O Natal passou e…

Por Eliana Mara Chiossi.

Epígrafe:
Fevereiro já está no horizonte
e a passagem do tempo
que conheço
passa veloz
num carro vermelho.

Fevereiro é o mês adiante
e meus passos estão
na estrada
aguardando a carona
…do carro vermelho
e do sorriso da vida,
sorriso matreiro,
sorriso danado,
me olhando e
sabendo
que fevereiro está
no meu horizonte
que é feito de instantes duvidosos.

O Natal passou. E isso é um alívio. Não só para mim. Aquele tempo artificial de presentes e compras e expectativas deixou de pressionar os corações. O ano começou e agora é outro tipo de pressão que se instala. As metas nos desafiam. Pressionam mesmo. Hábito arraigado de acreditar que a vida pode ser planejada. Na véspera do Ano Novo meu cunhado teve dois infartos. No noticiário há uma exposição de fatos que mostram as surpresas que muitas pessoas receberam, boas ou ruins, a desmontar os planos. O futuro nunca existiu. Nunca existirá.O futuro é uma armadilha criada para que a humanidade não pereça em letargia pura.

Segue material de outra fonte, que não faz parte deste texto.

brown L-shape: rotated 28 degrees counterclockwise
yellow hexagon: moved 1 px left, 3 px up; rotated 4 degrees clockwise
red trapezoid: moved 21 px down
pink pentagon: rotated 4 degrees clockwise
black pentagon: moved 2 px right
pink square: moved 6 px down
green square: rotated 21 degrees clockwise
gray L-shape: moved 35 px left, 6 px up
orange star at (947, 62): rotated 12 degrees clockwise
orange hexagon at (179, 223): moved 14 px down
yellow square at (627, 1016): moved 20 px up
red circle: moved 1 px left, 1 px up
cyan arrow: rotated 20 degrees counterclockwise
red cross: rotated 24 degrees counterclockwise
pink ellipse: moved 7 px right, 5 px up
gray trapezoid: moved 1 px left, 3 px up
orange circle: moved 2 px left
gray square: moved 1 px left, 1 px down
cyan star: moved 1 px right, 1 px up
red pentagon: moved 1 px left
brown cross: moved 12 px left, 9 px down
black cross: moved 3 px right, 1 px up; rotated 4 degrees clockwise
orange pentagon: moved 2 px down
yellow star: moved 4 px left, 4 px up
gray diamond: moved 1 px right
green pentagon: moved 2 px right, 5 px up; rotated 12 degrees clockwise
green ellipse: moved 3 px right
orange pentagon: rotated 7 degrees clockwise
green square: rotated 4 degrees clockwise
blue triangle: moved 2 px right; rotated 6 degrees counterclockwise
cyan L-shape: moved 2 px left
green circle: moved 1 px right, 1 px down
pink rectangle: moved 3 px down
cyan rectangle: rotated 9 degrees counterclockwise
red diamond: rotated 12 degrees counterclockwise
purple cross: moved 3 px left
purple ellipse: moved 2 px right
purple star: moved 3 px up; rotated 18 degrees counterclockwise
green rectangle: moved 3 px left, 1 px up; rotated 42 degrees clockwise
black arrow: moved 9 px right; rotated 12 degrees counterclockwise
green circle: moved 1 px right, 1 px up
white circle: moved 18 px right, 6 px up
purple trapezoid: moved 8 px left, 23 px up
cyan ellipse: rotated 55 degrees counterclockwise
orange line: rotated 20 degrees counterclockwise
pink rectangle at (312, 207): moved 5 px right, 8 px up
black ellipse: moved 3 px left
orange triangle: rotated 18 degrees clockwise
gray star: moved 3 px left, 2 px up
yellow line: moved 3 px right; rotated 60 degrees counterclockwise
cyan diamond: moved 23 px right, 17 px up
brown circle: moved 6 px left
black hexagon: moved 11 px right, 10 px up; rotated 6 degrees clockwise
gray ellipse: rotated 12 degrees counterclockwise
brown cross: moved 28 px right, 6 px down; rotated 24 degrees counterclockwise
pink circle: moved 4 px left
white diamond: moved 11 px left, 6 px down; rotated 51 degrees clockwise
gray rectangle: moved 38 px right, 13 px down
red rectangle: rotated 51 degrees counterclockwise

Acordar diariamente existe como realidade incontrolável. Alguns decidem cortar este circuito e se matam. Mas os que continuam vivos não controlam o fato de que se acorda todos os dias com um dia inteiro pela frente para ser habitado por gestos, práticas, falas, atitudes. Mas seguimos o dia sem qualquer poder sobre ele. E ao contrário, o que fazemos é listar tarefas e afazeres, marcar encontros e programar viagens, fazer projetos e manter relacionamentos estáveis.

O ano começou. E seja em qualquer calendário, o que existe é o incontrolável e invisível amanhã. Portanto poderíamos dizer que o calendário é feito apenas disso: de um único instante, ínfimo, da menor duração possível, sobre o qual também temos pouquíssimo ou nenhum controle.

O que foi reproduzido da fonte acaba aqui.